The mission, approved by EU governments on Monday, will start work next month in the Niger capital Niamey.
The rebel takeover in the north of Mali, which borders Niger, as well as an influx of weapons and fighters after last year's revolt in Libya, have raised fears about the stability of the arid Sahel belt of central and west Africa, Reuters reports.
"Increased terrorist activity and the consequences of the conflict in Libya have dramatically heightened insecurity in the Sahel," EU foreign policy chief Catherine Ashton said.
"European experts will train (Niger's) security forces to improve their control of the territory and regional co-operation," she said in a statement.
About 50 international staff and 30 staff hired locally will be based in the mission's headquarters in Niamey, with liaison officers in Bamako, the capital of neighbouring Mali, and Nouakchott, capital of Mauritania.
The international staff will mostly be civilian security trainers from EU member states. The team will also have military expertise, EU officials said, but gave no further details.

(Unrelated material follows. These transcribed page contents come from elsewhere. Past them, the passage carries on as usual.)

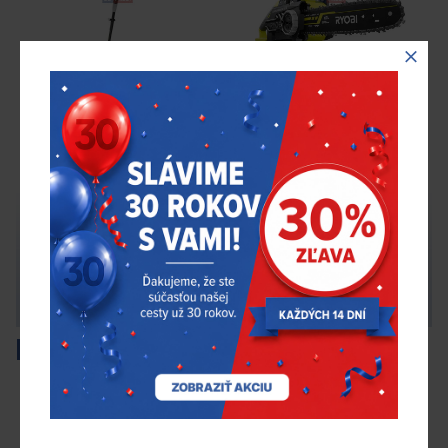
OPT1845 akumulátorový
RCS18X3050F
18V tyčový plotostrih,
bezuhlíková
dĺžka lišty 45cm – bez
akumulátorová reťazová
batérie
píla 18V, dĺžka lišty 30cm –
s batériou (1x5.0Ah)
104,245 €
215,551 €
bez DPH
bez DPH
Na objednávku
Na objednávku
Ryobi
5133002523
Ryobi
5133003830
Doprava zadarmo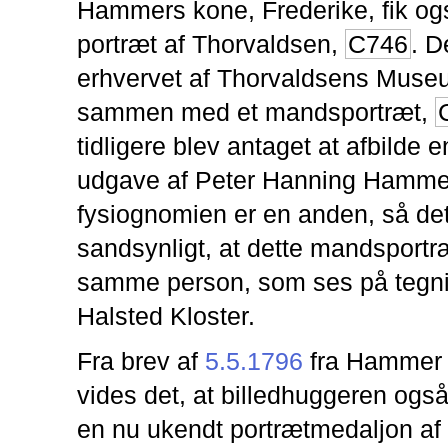
Hammers kone, Frederike, fik ogs
portræt af Thorvaldsen,
C746
. D
erhvervet af Thorvaldsens Muse
sammen med et mandsportræt,
tidligere blev antaget at afbilde e
udgave af Peter Hanning Hamme
fysiognomien er en anden, så det
sandsynligt, at dette mandsportræt
samme person, som ses på tegn
Halsted Kloster.
Fra brev af
5.5.1796
fra Hammer t
vides det, at billedhuggeren ogs
en nu ukendt portrætmedaljon af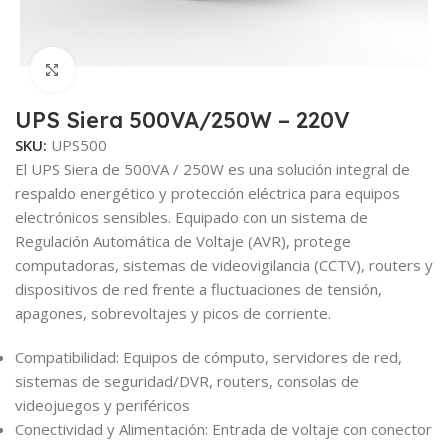
Click to enlarge
UPS Siera 500VA/250W – 220V
SKU:
UPS500
El UPS Siera de 500VA / 250W es una solución integral de
respaldo energético y protección eléctrica para equipos
electrónicos sensibles. Equipado con un sistema de
Regulación Automática de Voltaje (AVR), protege
computadoras, sistemas de videovigilancia (CCTV), routers y
dispositivos de red frente a fluctuaciones de tensión,
apagones, sobrevoltajes y picos de corriente.
Compatibilidad: Equipos de cómputo, servidores de red,
sistemas de seguridad/DVR, routers, consolas de
videojuegos y periféricos
Conectividad y Alimentación: Entrada de voltaje con conector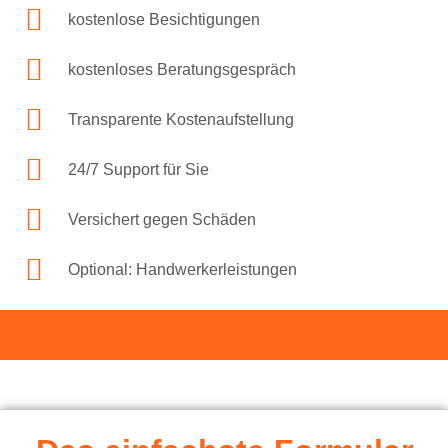
kostenlose Besichtigungen
kostenloses Beratungsgespräch
Transparente Kostenaufstellung
24/7 Support für Sie
Versichert gegen Schäden
Optional: Handwerkerleistungen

Mali's March 22 coup precipitated the fall of the country's north to a mix of secular and Islamist rebels, who now control a desert region the size of France at the heart of the Sahara.
The rebel takeover has emboldened al Qaeda's north Africa wing, known as AQIM, as well as other foreign militants, including Nigerian fighters from Islamist group Boko Haram.
Officials in Niger, a major uranium exporter, said last month that plans for the EU mission had been brought forward because of the threat of militant attacks from Mali.
African leaders are seeking U.N. Security Council support for military intervention in Mali to end the rebellion in the north and reunite the Sahel state.
The European Union also approved a 23 million euro ($28 million) mission to help states in the Horn of Africa and Indian Ocean police their territorial waters to fight piracy off Somalia.
The plan involves Somalia, Djibouti, Kenya and the Seychelles and will be extended to Tanzania later.
Rampant piracy off Somalia has made the country's waters the world's most dangerous shipping lane, has secured Somali bandits tens of millions of dollars in ransoms and pushed up insurance premiums for ships.